I can't get this.type (as per this answer) to work as a way of self-typing unmarshalFromJson() - I get a compile error type mismatch; found: ?0 where type ?0 required: Representation.this.type on the readValue() call
I can't figure out how to use the implicit Default[A] pattern (as per this answer) to work down my Representation class hierarchy to call the singleton unmarshalling constructors using type information only
I know this is a bit of a mammoth question touching on various different (but related) issues - any help gratefully received!
Alex
The key is to not try and attach the method to the class but rather pass it in as a parameter. To indicate the type you are expecting and let the type system handle passing it in. I tried to make the unmarshal invocation something that reads a little DSL like.
val order = UnMarshalXml( xml ).toRepresentation[Order]
The following is a fully testable code snippet
abstract class Representation {
def marshalToXml(): String = {
val context = JAXBContext.newInstance(this.getClass)
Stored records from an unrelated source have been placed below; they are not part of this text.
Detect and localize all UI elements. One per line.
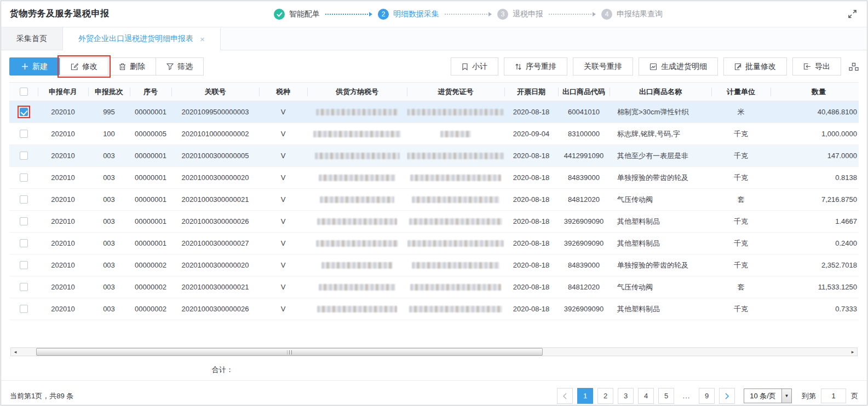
export-button[interactable]: 导出 <box>792 57 841 76</box>
step-smart-matching: 智能配单 <box>274 9 323 20</box>
col-header-unit[interactable]: 计量单位 <box>711 83 771 101</box>
step-label: 智能配单 <box>289 9 320 19</box>
reorder-seq-button[interactable]: 序号重排 <box>504 57 567 76</box>
col-header-supplier-tax-no[interactable]: 供货方纳税号 <box>307 83 407 101</box>
goto-prefix-label: 到第 <box>802 391 816 401</box>
redacted-supplier-tax-no <box>313 131 401 137</box>
col-header-quantity[interactable]: 数量 <box>771 83 859 101</box>
col-header-commodity-name[interactable]: 出口商品名称 <box>610 83 711 101</box>
pagination: 12345...9 10 条/页 ▼ 到第 页 <box>557 388 858 404</box>
page-button-4[interactable]: 4 <box>638 388 654 404</box>
tab-purchase-detail-form[interactable]: 外贸企业出口退税进货明细申报表 × <box>63 28 221 50</box>
table-empty-space <box>1 320 867 347</box>
edit-icon <box>71 63 78 71</box>
step-refund-declare: 3 退税申报 <box>497 9 547 20</box>
goto-page-input[interactable] <box>821 388 846 403</box>
goto-suffix-label: 页 <box>851 391 858 401</box>
row-checkbox[interactable] <box>20 261 28 269</box>
page-button-3[interactable]: 3 <box>618 388 634 404</box>
goto-page: 到第 页 <box>802 388 858 403</box>
filter-button[interactable]: 筛选 <box>156 57 204 76</box>
table-row[interactable]: 202010 003 00000002 20201000300000021 V … <box>9 276 859 298</box>
step-number: 2 <box>378 9 389 20</box>
chevron-left-icon <box>562 393 567 399</box>
col-header-voucher-no[interactable]: 进货凭证号 <box>407 83 504 101</box>
row-checkbox[interactable] <box>20 217 28 225</box>
row-checkbox[interactable] <box>20 130 28 138</box>
generate-detail-button[interactable]: 生成进货明细 <box>639 57 718 76</box>
col-header-assoc-no[interactable]: 关联号 <box>171 83 259 101</box>
page-button-2[interactable]: 2 <box>597 388 613 404</box>
bookmark-icon <box>462 63 468 71</box>
new-button[interactable]: 新建 <box>9 57 60 76</box>
scrollbar-thumb[interactable] <box>36 348 543 356</box>
table-row[interactable]: 202010 003 00000001 20201000300000027 V … <box>9 233 859 254</box>
step-detail-collection: 2 明细数据采集 <box>378 9 442 20</box>
page-buttons: 12345...9 <box>577 388 715 404</box>
col-header-declare-batch[interactable]: 申报批次 <box>88 83 130 101</box>
row-checkbox[interactable] <box>20 195 28 204</box>
page-size-value: 10 条/页 <box>744 389 781 403</box>
batch-modify-button[interactable]: 批量修改 <box>723 57 787 76</box>
scroll-right-arrow[interactable]: ▸ <box>848 348 857 356</box>
table-row[interactable]: 202010 003 00000002 20201000300000020 V … <box>9 254 859 276</box>
col-header-tax-type[interactable]: 税种 <box>259 83 307 101</box>
col-header-commodity-code[interactable]: 出口商品代码 <box>558 83 610 101</box>
page-button-9[interactable]: 9 <box>699 388 715 404</box>
prev-page-button[interactable] <box>557 388 573 404</box>
col-header-seq[interactable]: 序号 <box>130 83 171 101</box>
table-row[interactable]: 202010 003 00000002 20201000300000026 V … <box>9 298 859 320</box>
app-window: 货物劳务及服务退税申报 智能配单 2 明细数据采集 3 退税申报 4 申报结果查 <box>1 1 867 405</box>
scrollbar-grip <box>287 350 292 355</box>
reorder-assoc-button[interactable]: 关联号重排 <box>573 57 633 76</box>
step-connector <box>549 12 596 16</box>
table-row[interactable]: 202010 100 00000005 20201010000000002 V … <box>9 123 859 145</box>
tab-label: 外贸企业出口退税进货明细申报表 <box>78 34 193 44</box>
annotation-highlight-box <box>20 108 28 116</box>
data-table: 申报年月 申报批次 序号 关联号 税种 供货方纳税号 进货凭证号 开票日期 出口… <box>9 82 859 320</box>
table-row[interactable]: 202010 003 00000001 20201000300000021 V … <box>9 189 859 211</box>
table-header-row: 申报年月 申报批次 序号 关联号 税种 供货方纳税号 进货凭证号 开票日期 出口… <box>9 83 859 101</box>
page-size-select[interactable]: 10 条/页 ▼ <box>744 388 792 403</box>
toolbar-left-group: 新建 修改 删除 筛选 <box>9 57 204 76</box>
chevron-right-icon <box>725 393 729 399</box>
step-result-query: 4 申报结果查询 <box>601 9 666 20</box>
scroll-left-arrow[interactable]: ◂ <box>11 348 20 356</box>
fullscreen-icon[interactable] <box>846 8 858 20</box>
redacted-voucher-no <box>410 175 501 181</box>
modify-button[interactable]: 修改 <box>60 57 108 76</box>
row-checkbox[interactable] <box>20 239 28 247</box>
col-header-declare-ym[interactable]: 申报年月 <box>38 83 88 101</box>
table-row[interactable]: 202010 003 00000001 20201000300000026 V … <box>9 211 859 233</box>
chevron-down-icon[interactable]: ▼ <box>781 389 791 403</box>
redacted-supplier-tax-no <box>315 153 400 159</box>
page-button-1[interactable]: 1 <box>577 388 593 404</box>
button-label: 生成进货明细 <box>661 62 707 72</box>
delete-button[interactable]: 删除 <box>108 57 156 76</box>
step-label: 退税申报 <box>513 9 543 19</box>
row-checkbox[interactable] <box>20 283 28 291</box>
table-row[interactable]: 202010 995 00000001 20201099500000003 V … <box>9 101 859 123</box>
redacted-voucher-no <box>407 240 504 247</box>
row-checkbox[interactable] <box>20 152 28 160</box>
page-info: 当前第1页，共89 条 <box>10 391 73 401</box>
horizontal-scrollbar[interactable]: ◂ ▸ <box>10 347 858 356</box>
filter-icon <box>166 63 174 70</box>
next-page-button[interactable] <box>719 388 735 404</box>
col-header-invoice-date[interactable]: 开票日期 <box>504 83 558 101</box>
redacted-voucher-no <box>412 262 499 269</box>
page-button-5[interactable]: 5 <box>658 388 674 404</box>
step-label: 明细数据采集 <box>393 9 439 19</box>
table-row[interactable]: 202010 003 00000001 20201000300000020 V … <box>9 167 859 189</box>
select-all-checkbox[interactable] <box>20 88 28 96</box>
columns-settings-icon[interactable] <box>849 62 859 71</box>
toolbar: 新建 修改 删除 筛选 小计 <box>1 50 867 82</box>
close-icon[interactable]: × <box>200 35 205 43</box>
tab-collect-home[interactable]: 采集首页 <box>1 27 63 50</box>
subtotal-button[interactable]: 小计 <box>451 57 498 76</box>
page-ellipsis: ... <box>679 388 694 404</box>
row-checkbox[interactable] <box>20 305 28 313</box>
row-checkbox[interactable] <box>20 108 28 116</box>
table-row[interactable]: 202010 003 00000001 20201000300000005 V … <box>9 145 859 167</box>
row-checkbox[interactable] <box>20 173 28 182</box>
val writer = new StringWriter
context.createMarshaller.marshal(this, writer)
writer.toString
}
}
#XmlRootElement
class Order extends Representation {
#BeanProperty
var name: String = _
}
case class UnMarshalXml( xml: String ) {
def toRepresentation[T <: Representation](implicit m:Manifest[T]): T = {
JAXBContext.newInstance(m.erasure).createUnmarshaller().unmarshal(
new StringReader(xml)
).asInstanceOf[T]
}
}
object test {
def main( args: Array[String] ) {
val order = new Order
order.name = "my order"
val xml = order.marshalToXml()
println("marshalled: " + xml )
val received = UnMarshalXml( xml ).toRepresentation[Order]
println("received order named: " + received.getName )
}
}
You should see the following output if you run test.main
marshalled: <?xml version="1.0" encoding="UTF-8" standalone="yes"?><order><name>my order</name></order>
received name: my order
Here's the updated version of Neil's code which I used to support the second use case as well as the first:
case class UnmarshalXml(xml: String) {
def toRepresentation[T <: Representation](implicit m: Manifest[T]): T =
toRepresentation[T](m.erasure.asInstanceOf[Class[T]])
def toRepresentation[T <: Representation](typeT: Class[T]): T =
JAXBContext.newInstance(typeT).createUnmarshaller().unmarshal(
new StringReader(xml)
).asInstanceOf[T]
}
This supports simple examples like so:
val order = UnmarshalXml(xml).toRepresentation[Order]
But also for abstract type based usage, you can use like this:
val order = UnmarshalXml(xml).toRepresentation[T](typeOfT)
(Where you have grabbed and stored typeOfT using another implicit Manifest at the point of declaring T.)